We don’t often see Paul Bettany (Master & Commander, A Beautiful Mind) in a leading role but he the clear star of Wimbledon.  He’s make Peter Colt a very likeable character and his superb performance brings through the fear and doubt that so often clouds his mind.  I didn’t feel as strongly for Kirsten Dunst (Spider-Man) who seemed too ditzy and emotional.  Her tennis ability could also use a little work.

The centre court climax is the film’s obvious highlight.  It was shot back in 2003 during the actual Wimbledon tournament and I know it was a real thrill for Bettany.  The setting is superb and the drama and suspense are beautifully drawn out by English director Richard Loncraine.  With little quirks of the camera lens, I also liked Loncraine’s technique is showing us the busy and unstable mind of our hero.

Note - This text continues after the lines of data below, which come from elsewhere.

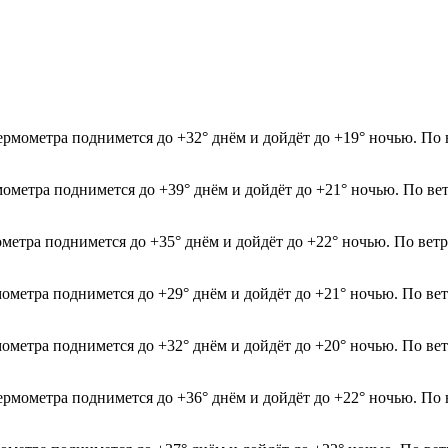
термометра поднимется до +32° днём и дойдёт до +19° ночью. По
мометра поднимется до +39° днём и дойдёт до +21° ночью. По ве
ометра поднимется до +35° днём и дойдёт до +22° ночью. По вет
мометра поднимется до +29° днём и дойдёт до +21° ночью. По ве
мометра поднимется до +32° днём и дойдёт до +20° ночью. По ве
термометра поднимется до +36° днём и дойдёт до +22° ночью. По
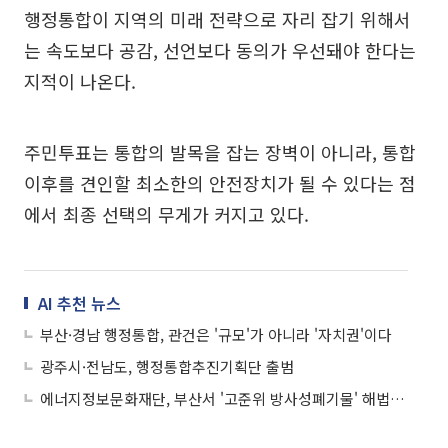
행정통합이 지역의 미래 전략으로 자리 잡기 위해서
는 속도보다 공감, 선언보다 동의가 우선돼야 한다는
지적이 나온다.
주민투표는 통합의 발목을 잡는 장벽이 아니라, 통합
이후를 견인할 최소한의 안전장치가 될 수 있다는 점
에서 최종 선택의 무게가 커지고 있다.
AI 추천 뉴스
부산·경남 행정통합, 관건은 '규모'가 아니라 '자치권'이다
광주시·전남도, 행정통합추진기획단 출범
에너지정보문화재단, 부산서 '고준위 방사성폐기물' 해법 모색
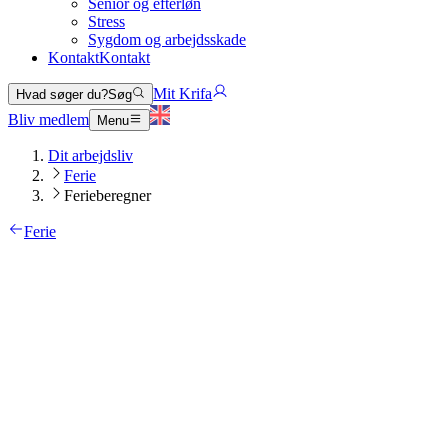
Senior og efterløn
Stress
Sygdom og arbejdsskade
Kontakt
Kontakt
Mit Krifa
Hvad søger du?
Søg
Bliv medlem
Menu
Dit arbejdsliv
Ferie
Ferieberegner
Ferie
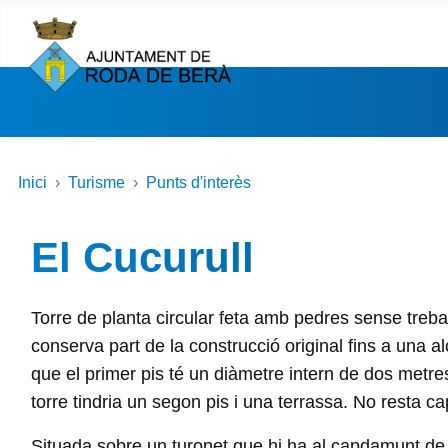
Inici
Turisme
Punts d'interès
El Cucurull
Torre de planta circular feta amb pedres sense treb
conserva part de la construcció original fins a una
que el primer pis té un diàmetre intern de dos metre
torre tindria un segon pis i una terrassa. No resta cap
Situada sobre un turonet que hi ha al capdamunt de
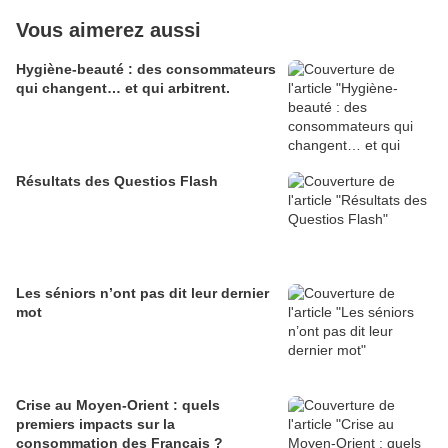
Vous aimerez aussi
Hygiène-beauté : des consommateurs
qui changent… et qui arbitrent.
Résultats des Questios Flash
Les séniors n’ont pas dit leur dernier
mot
Crise au Moyen-Orient : quels
premiers impacts sur la
consommation des Français ?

The film has its flaws and I must ask, what’s with the computerised tennis balls?  Some rallies look phoney and it doesn’t take a genius to realise that the players are just swatting their rackets in thin air with that little yellow ball added later on.  And while I’m at it, what’s with the semi-final being played on such a small court?

I’ve got many friends who’ll agree that tennis would have to be one of the most boring sports to watch either live or on television.  Whilst they are probably correct, I can say that Wimbledon is a sweet, romantic comedy that will likely provide more entertainment.